• Problem to solve: Using the material below, work out how many lines contain the word "сети". Reply with the number and nothing more.

----------------

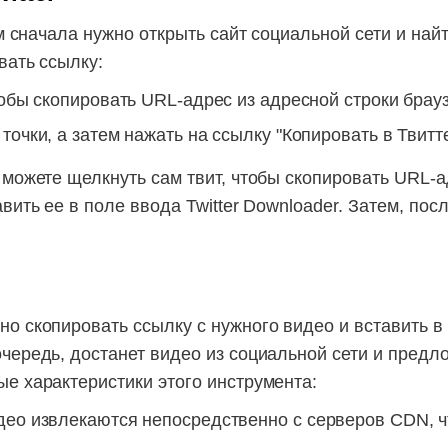
ам сначала нужно открыть сайт социальной сети и найт
вать ссылку:
тобы скопировать URL-адрес из адресной строки брау
точки, а затем нажать на ссылку "Копировать в Твитте
можете щелкнуть сам твит, чтобы скопировать URL-ад
ить ее в поле ввода Twitter Downloader. Затем, посл
о скопировать ссылку с нужного видео и вставить в
чередь, достанет видео из социальной сети и предло
е характеристики этого инструмента:
идео извлекаются непосредственно с серверов CDN,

----------------

• Result: 2